Where in the entries below does "Identify" appear? Copy every line that has it.

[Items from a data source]
--- --- ---

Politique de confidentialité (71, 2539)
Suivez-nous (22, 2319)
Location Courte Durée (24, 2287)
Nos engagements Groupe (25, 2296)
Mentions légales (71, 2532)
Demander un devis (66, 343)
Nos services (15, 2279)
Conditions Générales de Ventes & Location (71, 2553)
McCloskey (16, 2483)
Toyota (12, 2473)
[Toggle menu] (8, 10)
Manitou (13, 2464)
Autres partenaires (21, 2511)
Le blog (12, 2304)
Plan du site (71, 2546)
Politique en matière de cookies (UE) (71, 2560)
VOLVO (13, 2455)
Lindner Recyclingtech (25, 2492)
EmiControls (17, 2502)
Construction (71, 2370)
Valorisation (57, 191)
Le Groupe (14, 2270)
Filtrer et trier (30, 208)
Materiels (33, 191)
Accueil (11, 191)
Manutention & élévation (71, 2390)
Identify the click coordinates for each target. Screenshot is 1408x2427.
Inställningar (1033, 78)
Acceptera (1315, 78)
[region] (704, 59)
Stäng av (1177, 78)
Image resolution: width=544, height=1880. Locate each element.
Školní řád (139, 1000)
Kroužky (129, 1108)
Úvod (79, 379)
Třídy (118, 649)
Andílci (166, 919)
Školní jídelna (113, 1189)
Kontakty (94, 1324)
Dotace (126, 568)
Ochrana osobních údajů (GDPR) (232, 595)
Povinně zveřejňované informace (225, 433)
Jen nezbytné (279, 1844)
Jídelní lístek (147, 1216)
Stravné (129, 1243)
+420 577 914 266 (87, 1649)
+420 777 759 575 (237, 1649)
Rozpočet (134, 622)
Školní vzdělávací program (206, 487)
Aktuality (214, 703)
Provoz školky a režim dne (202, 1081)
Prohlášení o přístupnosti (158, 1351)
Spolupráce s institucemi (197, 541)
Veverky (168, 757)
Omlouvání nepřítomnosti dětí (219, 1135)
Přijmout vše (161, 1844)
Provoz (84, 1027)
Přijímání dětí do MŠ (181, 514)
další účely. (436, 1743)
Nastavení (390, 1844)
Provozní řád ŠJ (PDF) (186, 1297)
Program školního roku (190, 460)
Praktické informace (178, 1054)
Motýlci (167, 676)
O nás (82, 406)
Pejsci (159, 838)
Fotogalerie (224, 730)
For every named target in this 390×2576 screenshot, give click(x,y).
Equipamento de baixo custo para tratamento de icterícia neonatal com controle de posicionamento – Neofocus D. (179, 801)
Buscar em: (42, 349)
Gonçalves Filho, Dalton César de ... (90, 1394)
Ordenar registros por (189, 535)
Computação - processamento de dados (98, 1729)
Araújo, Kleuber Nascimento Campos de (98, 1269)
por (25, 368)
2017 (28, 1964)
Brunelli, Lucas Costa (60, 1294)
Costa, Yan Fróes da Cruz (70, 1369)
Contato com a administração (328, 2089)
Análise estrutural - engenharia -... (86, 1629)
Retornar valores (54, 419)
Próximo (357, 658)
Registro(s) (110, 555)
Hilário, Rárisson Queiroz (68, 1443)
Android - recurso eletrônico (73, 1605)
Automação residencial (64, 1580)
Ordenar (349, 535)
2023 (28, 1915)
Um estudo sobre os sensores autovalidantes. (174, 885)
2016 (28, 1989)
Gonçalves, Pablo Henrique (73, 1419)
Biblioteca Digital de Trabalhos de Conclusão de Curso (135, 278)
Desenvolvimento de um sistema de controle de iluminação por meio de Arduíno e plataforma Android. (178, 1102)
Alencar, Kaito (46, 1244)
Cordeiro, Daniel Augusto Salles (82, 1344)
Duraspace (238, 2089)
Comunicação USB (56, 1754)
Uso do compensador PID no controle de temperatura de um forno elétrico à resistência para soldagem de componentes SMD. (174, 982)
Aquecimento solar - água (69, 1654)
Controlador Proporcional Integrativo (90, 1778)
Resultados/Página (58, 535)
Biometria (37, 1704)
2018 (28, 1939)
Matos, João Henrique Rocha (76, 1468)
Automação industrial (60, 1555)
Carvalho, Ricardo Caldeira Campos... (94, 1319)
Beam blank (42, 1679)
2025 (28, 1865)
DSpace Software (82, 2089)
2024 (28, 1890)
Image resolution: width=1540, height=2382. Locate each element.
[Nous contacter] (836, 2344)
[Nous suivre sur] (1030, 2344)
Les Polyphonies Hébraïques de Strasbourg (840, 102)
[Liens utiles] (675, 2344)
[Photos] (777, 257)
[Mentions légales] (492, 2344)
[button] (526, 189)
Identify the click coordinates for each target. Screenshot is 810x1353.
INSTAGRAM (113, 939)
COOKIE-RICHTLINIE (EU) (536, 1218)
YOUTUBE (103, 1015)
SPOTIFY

--- --- ---

### TASK RESULT
Identify the click coordinates for each target. Screenshot is 1408x2427.
Identify the click coordinates for each target. Screenshot is 810x1353.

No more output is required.